They live at the very head of Leatherwood and the road slopes or rises on a long slant to the top of the ridge and then Long Branch brings one back to Line Fork and Pine Mt Ridge. Looking closely for signs of Spring I saw the greening buds of the beech trees and two patches of the shy arbutus with tiny buds. In one particular fruitful holly tree I was delighted to see a pair of blue birds feeding. They looked so pretty among the red berries. One great rock that rises steeply to a point had a large carpet of winter fern on the North side. I always wonder how it continues to grow when the moisture must run off as fast as it comes on. I have some in a window box that has kept green the year around. Last Summer I put a Summer fern in one end of the box. It died down but now I discover five new fronds peeping thru and the wood vine that grew in the winter fernery is already putting out leaves.

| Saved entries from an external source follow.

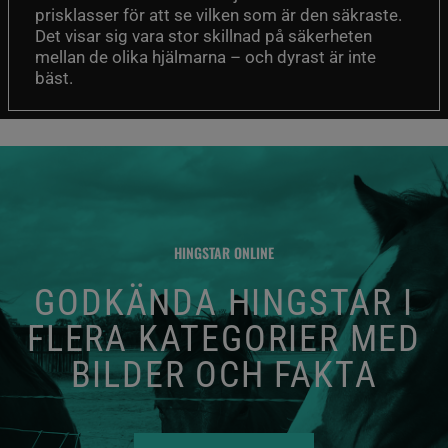
prisklasser för att se vilken som är den säkraste.
Det visar sig vara stor skillnad på säkerheten
mellan de olika hjälmarna – och dyrast är inte
bäst.
HINGSTAR ONLINE
GODKÄNDA HINGSTAR I
FLERA KATEGORIER MED
BILDER OCH FAKTA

A new field has been made high up the mountain above Long Branch. It seemed almost covered by the log heaps that are neatly piled for the burning.
It is rather fun riding back at sunset. The women are out milking, always without a stool. They hold the bucket, an eight pound lard pail in one hand and milk with the other. Two tame ducks rose in the air – harking back to their ancestors I suppose – circled around the house then settled down on the creek in front of the place. At another farm the chickens were settling themselves high up in the apple trees. A flock of nine geese squawked at me as I passed. At another paling a little yellow dog barks furiously – as much as to say what are you doing here at this time of day? Some bark every time I pass and never get acquainted. It was quite dark when I passed thru the wood below the Cabin but Swallow knew the way and stopped gladly at our gate. I was glad to reach the cheerful Cabin and its glowing fire.

Sincerely yours
The Stapletons

**Transcription by Gretchen Rasch.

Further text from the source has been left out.